** Opening The data block **
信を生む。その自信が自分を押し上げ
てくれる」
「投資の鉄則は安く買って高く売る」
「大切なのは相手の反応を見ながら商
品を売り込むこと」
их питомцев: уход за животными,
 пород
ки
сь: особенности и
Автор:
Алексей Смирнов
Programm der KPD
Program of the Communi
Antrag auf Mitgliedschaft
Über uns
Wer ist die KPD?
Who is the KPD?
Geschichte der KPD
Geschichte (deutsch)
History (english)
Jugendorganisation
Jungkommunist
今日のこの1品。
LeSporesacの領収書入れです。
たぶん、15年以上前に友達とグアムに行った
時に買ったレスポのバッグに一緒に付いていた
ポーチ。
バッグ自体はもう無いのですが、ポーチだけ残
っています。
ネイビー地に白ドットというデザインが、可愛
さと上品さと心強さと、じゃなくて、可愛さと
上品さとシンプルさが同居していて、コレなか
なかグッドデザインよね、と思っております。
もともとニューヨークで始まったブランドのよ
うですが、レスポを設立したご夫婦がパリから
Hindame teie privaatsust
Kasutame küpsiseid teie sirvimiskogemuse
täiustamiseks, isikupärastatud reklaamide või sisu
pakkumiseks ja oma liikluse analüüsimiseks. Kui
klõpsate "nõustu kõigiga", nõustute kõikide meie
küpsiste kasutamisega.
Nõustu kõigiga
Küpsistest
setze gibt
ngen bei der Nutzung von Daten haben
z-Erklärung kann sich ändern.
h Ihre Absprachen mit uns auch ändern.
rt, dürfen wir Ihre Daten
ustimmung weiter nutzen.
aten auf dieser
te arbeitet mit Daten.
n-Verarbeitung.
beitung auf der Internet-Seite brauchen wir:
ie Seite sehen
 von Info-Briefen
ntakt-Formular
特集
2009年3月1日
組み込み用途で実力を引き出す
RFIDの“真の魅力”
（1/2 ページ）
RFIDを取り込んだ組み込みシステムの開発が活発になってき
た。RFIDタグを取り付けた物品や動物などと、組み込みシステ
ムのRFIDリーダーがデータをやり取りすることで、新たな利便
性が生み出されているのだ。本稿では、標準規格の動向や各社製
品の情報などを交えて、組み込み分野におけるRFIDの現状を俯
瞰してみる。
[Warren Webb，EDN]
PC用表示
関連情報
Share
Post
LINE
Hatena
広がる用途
** Closing The data block **
→ Task objective
All lines in the data that contain the word "Seite" should be copied.

→ Result for this exercise
beitung auf der Internet-Seite brauchen wir:
ie Seite sehen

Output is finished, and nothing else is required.